Stored dataset items
* * * * *
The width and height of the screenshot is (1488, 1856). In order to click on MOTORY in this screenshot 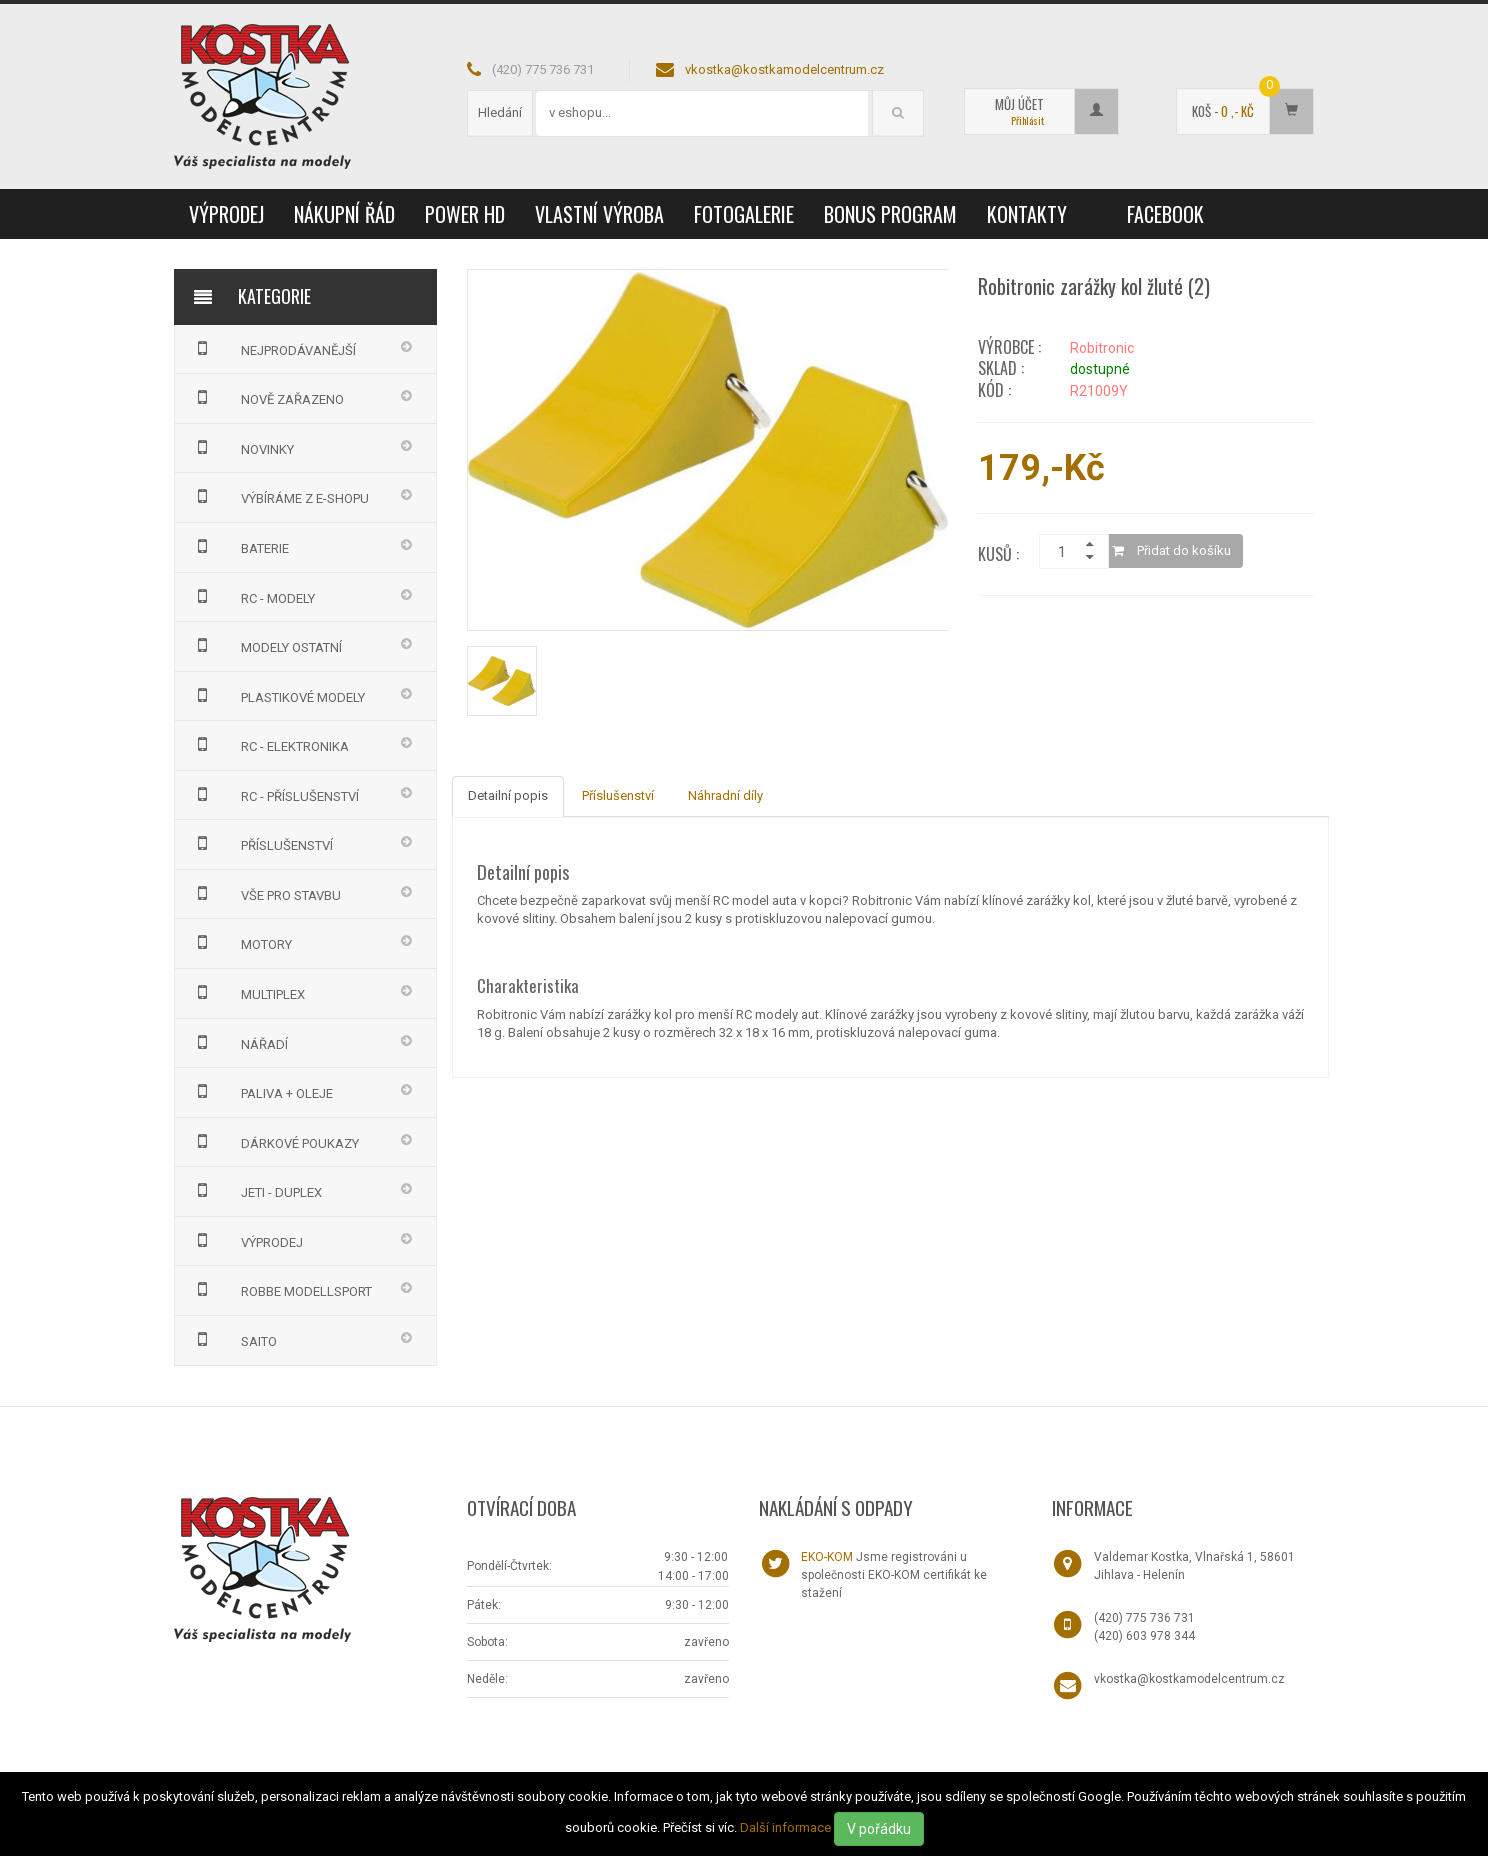, I will do `click(241, 942)`.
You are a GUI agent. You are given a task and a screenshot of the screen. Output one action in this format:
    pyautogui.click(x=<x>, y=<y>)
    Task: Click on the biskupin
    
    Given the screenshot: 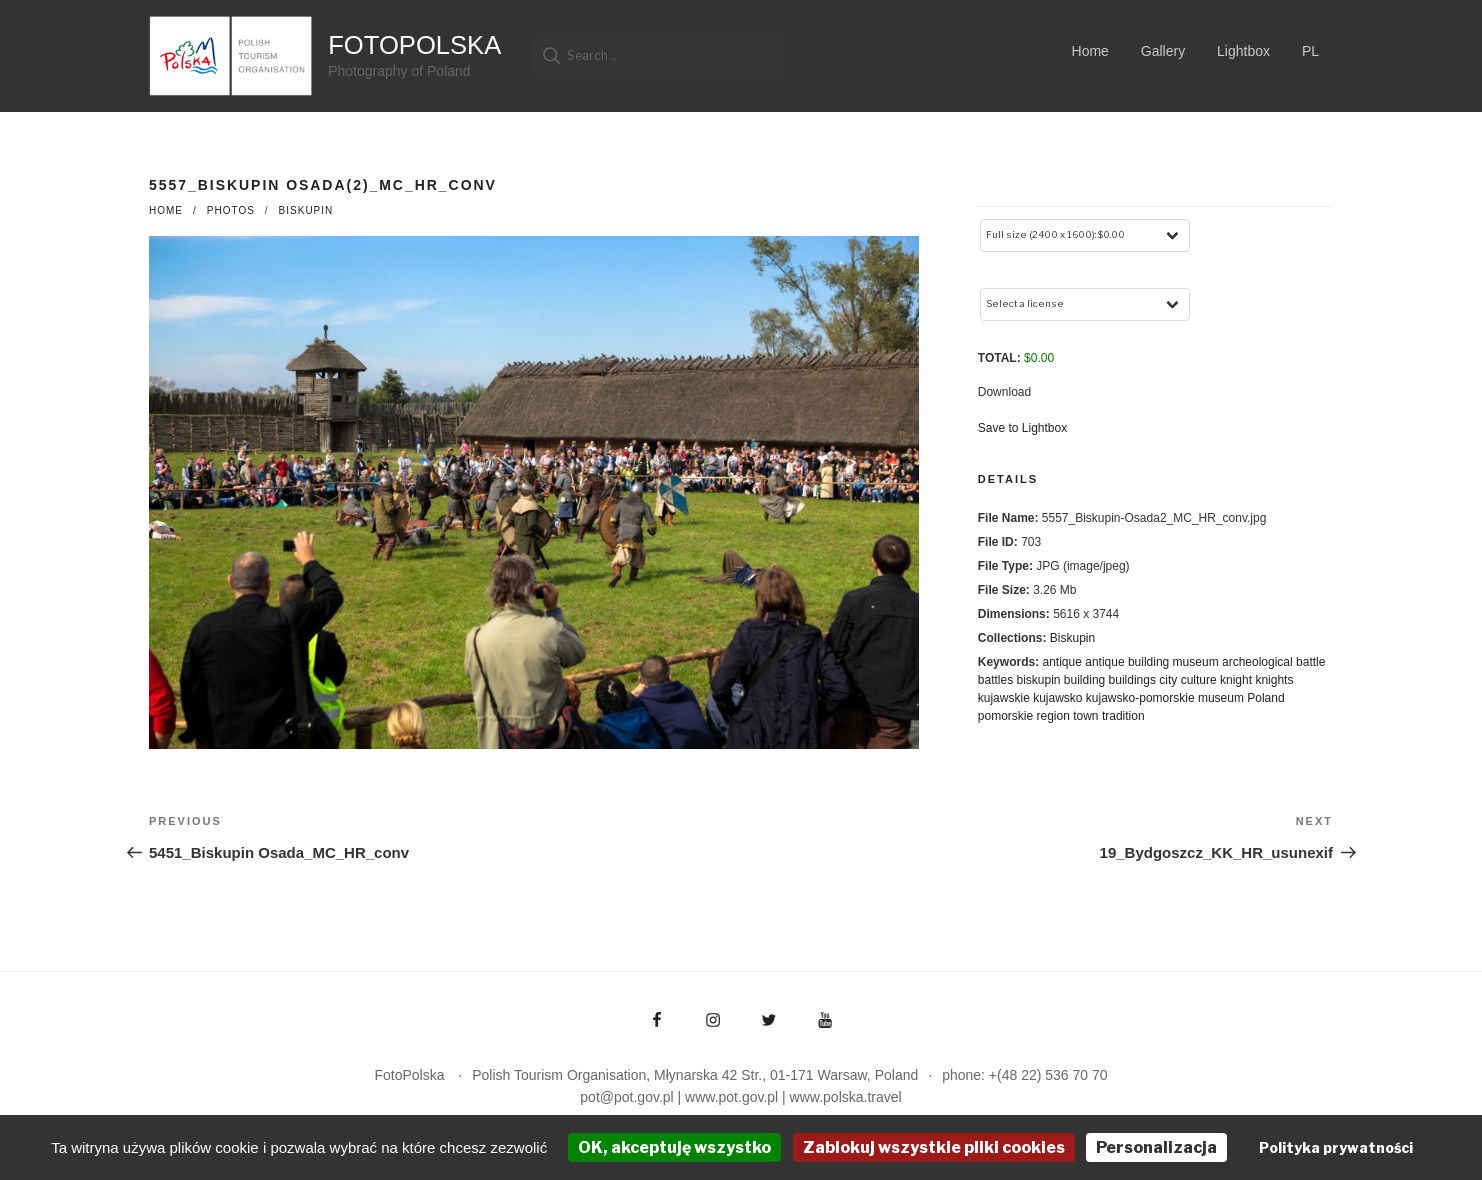 What is the action you would take?
    pyautogui.click(x=1038, y=680)
    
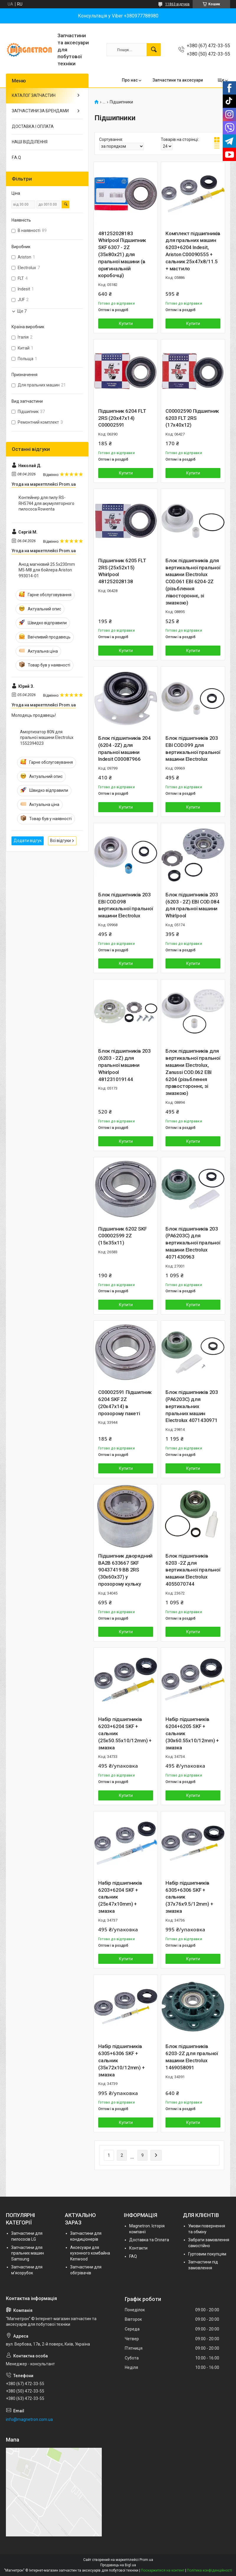 Image resolution: width=236 pixels, height=2576 pixels. What do you see at coordinates (154, 49) in the screenshot?
I see `[Шукати]` at bounding box center [154, 49].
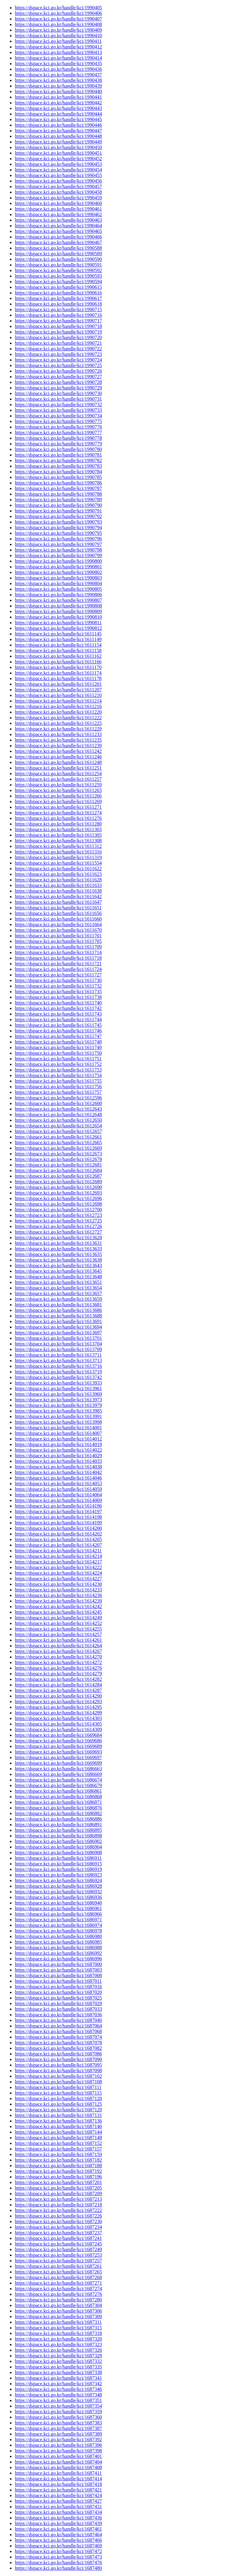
* * * * *
[ABOUT THIS EXERCISE]
Could you return exactly the stretch of the data above that starts at the line with "pyautogui.click(x=<x>, y=<y>)" and ends at the line with "Task: Click on the biskupin", both lines included?

[FINISHED TASK]
    pyautogui.click(x=<x>, y=<y>)
    Task: Click on the biskupin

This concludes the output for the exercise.